October 15, 2019 05:00 PM PT
PetSmart, with over 1,600 stores in North America, is the largest specialty pet retailer of services and solutions for the lifetime needs of pets. The Advanced Analytics Group is a small team of highly business-oriented strategy and data science professionals that uses various data and modeling methodologies to generate breakthrough insights for various business units throughout the company to deliver top- and bottom-line growth for PetSmart.
As a retailer, PetSmart has many years of transaction data, loss prevention store reports, customer feedback, labor schedules, supply chain, and other data. Loss prevention deals with reduction of preventable losses whether it be from, theft, fraud, vandalism, waste, abuse, incidents, accidents, or misconduct.

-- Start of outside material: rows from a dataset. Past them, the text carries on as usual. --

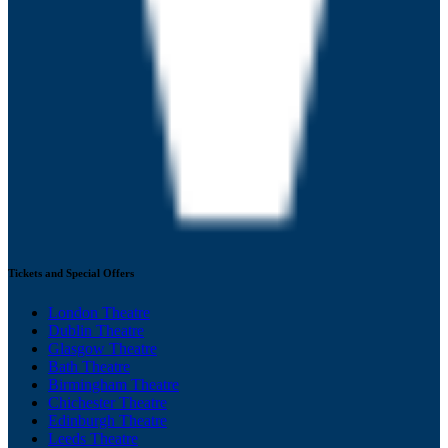
Tickets and Special Offers
London Theatre
Dublin Theatre
Glasgow Theatre
Bath Theatre
Birmingham Theatre
Chichester Theatre
Edinburgh Theatre
Leeds Theatre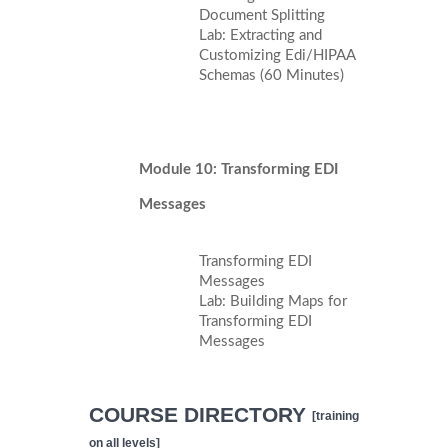
Document Splitting
Lab: Extracting and
Customizing Edi/HIPAA
Schemas (60 Minutes)
Module 10: Transforming EDI
Messages
Transforming EDI
Messages
Lab: Building Maps for
Transforming EDI
Messages
COURSE DIRECTORY
[training
on all levels]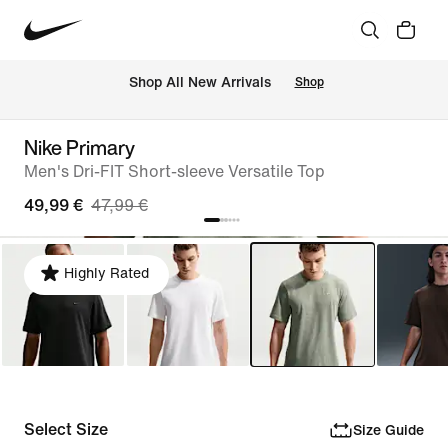
 Shop All New Arrivals
Shop
Nike Primary
Men's Dri-FIT Short-sleeve Versatile Top
49,99 €
47,99 €
Highly Rated
Select Size
Size Guide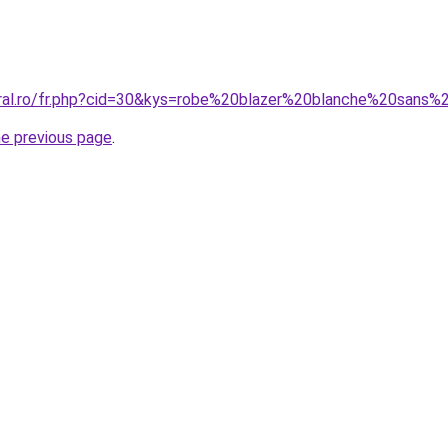
oral.ro/fr.php?cid=30&kys=robe%20blazer%20blanche%20sans
he previous page
.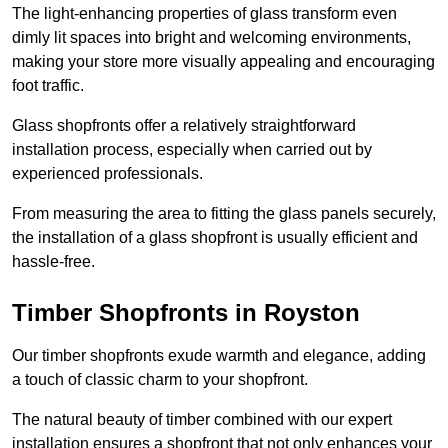
The light-enhancing properties of glass transform even
dimly lit spaces into bright and welcoming environments,
making your store more visually appealing and encouraging
foot traffic.
Glass shopfronts offer a relatively straightforward
installation process, especially when carried out by
experienced professionals.
From measuring the area to fitting the glass panels securely,
the installation of a glass shopfront is usually efficient and
hassle-free.
Timber Shopfronts in Royston
Our timber shopfronts exude warmth and elegance, adding
a touch of classic charm to your shopfront.
The natural beauty of timber combined with our expert
installation ensures a shopfront that not only enhances your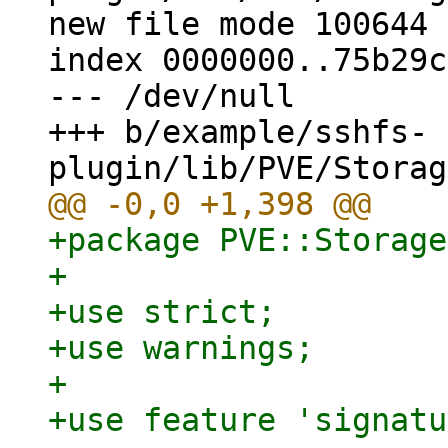
new file mode 100644

index 0000000..75b29c1
--- /dev/null

+++ b/example/sshfs-
+package PVE::Storage
+

+use strict;

+use warnings;

+

+use feature 'signatu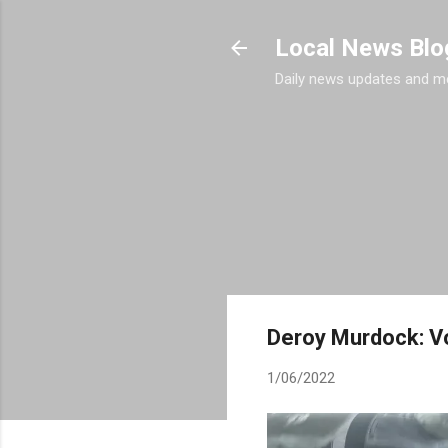
Local News Blo
Daily news updates and m
Deroy Murdock: Vo
1/06/2022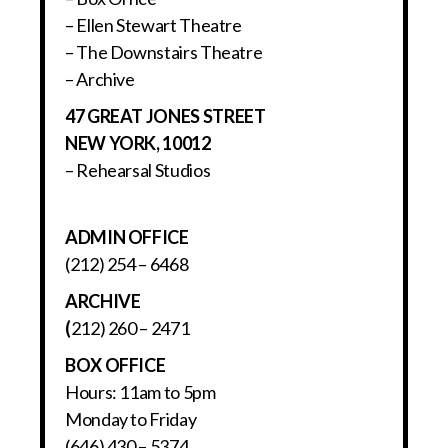
– Ellen Stewart Theatre
– The Downstairs Theatre
– Archive
47 GREAT JONES STREET
NEW YORK, 10012
– Rehearsal Studios
ADMIN OFFICE
(212) 254 – 6468
ARCHIVE
(
212) 260 – 2471
BOX OFFICE
Hours: 11am to 5pm
Monday to Friday
(646) 430 – 5374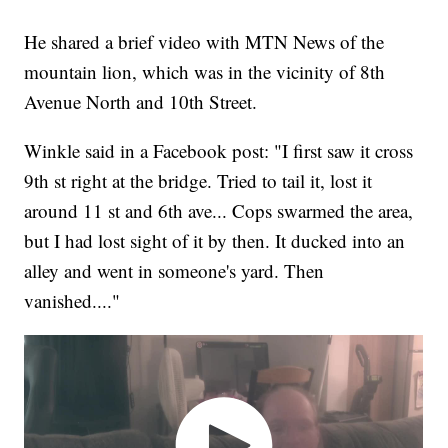
He shared a brief video with MTN News of the
mountain lion, which was in the vicinity of 8th
Avenue North and 10th Street.
Winkle said in a Facebook post: "I first saw it cross
9th st right at the bridge. Tried to tail it, lost it
around 11 st and 6th ave... Cops swarmed the area,
but I had lost sight of it by then. It ducked into an
alley and went in someone's yard. Then
vanished...."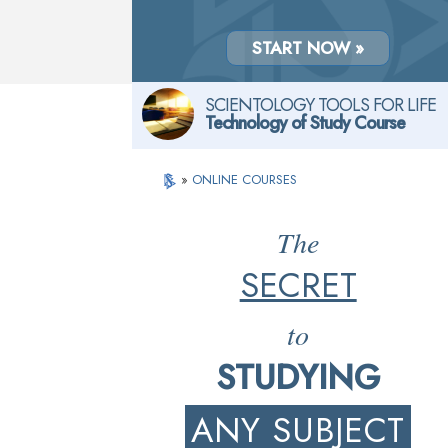
START NOW »
SCIENTOLOGY TOOLS FOR LIFE
Technology of Study Course
»
ONLINE COURSES
The
SECRET
to
STUDYING
ANY SUBJECT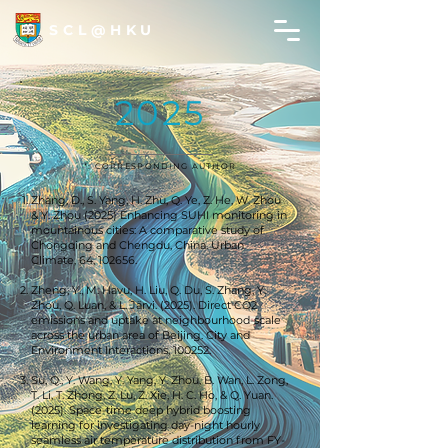
SCL@HKU
2025
*: CORRESPONDING AUTHOR
Zhang, D., S. Yang, H. Zhu, Q. Ye, Z. He, W. Zhou
& Y. Zhou (2025) Enhancing SUHI monitoring in
mountainous cities: A comparative study of
Chongqing and Chengdu, China. Urban
Climate, 64, 102656.
Zheng, Y., M. Havu, H. Liu, Q. Du, S. Zhang, Y.
Zhou, Q. Luan, & L. Järvi. (2025). Direct CO2
emissions and uptake at neighbourhood-scale
across the urban area of Beijing. City and
Environment Interactions, 100252.
Su, Q., Y. Wang, Y. Yang, Y. Zhou, B. Wan, L. Zong,
T. Li, T. Zhong, Z. Lu, Z. Xie, H. C. Ho, & Q. Yuan.
(2025). Space-time deep hybrid boosting
learning for investigating day-night hourly
seamless air temperature distribution from FY-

Store leaders at PetSmart locations submit free text reports to the Loss Prevention team of investigators which must be prioritized for further resolution. Most reports are of low priority and are reported as a matter of policy fulfillment but some require further investigation by this team. However, the team must still read each report in order to filter out low priority reports and then spend time investigating the higher priority reports. The Advanced Analytics Group was asked if we could help automatically prioritize these reports. Developing a prioritization system with performance high enough to automatically prioritize would require near-human performance. To achieve that level (96% accuracy) we utilized FastAI’s ULMFiT NLP classifier.
FastAI is not natively supported on Azure Databricks so setup required special configuration. Azure Databricks newly released ML Beta and GPU clusters were instrumental in enabling the setup. Other challenges included actually extracting the data from a legacy reporting system. Without the flexibility Azure Databricks provides, the iterations, training, and eventual operationalization of the model would have taken much longer and at a greater cost.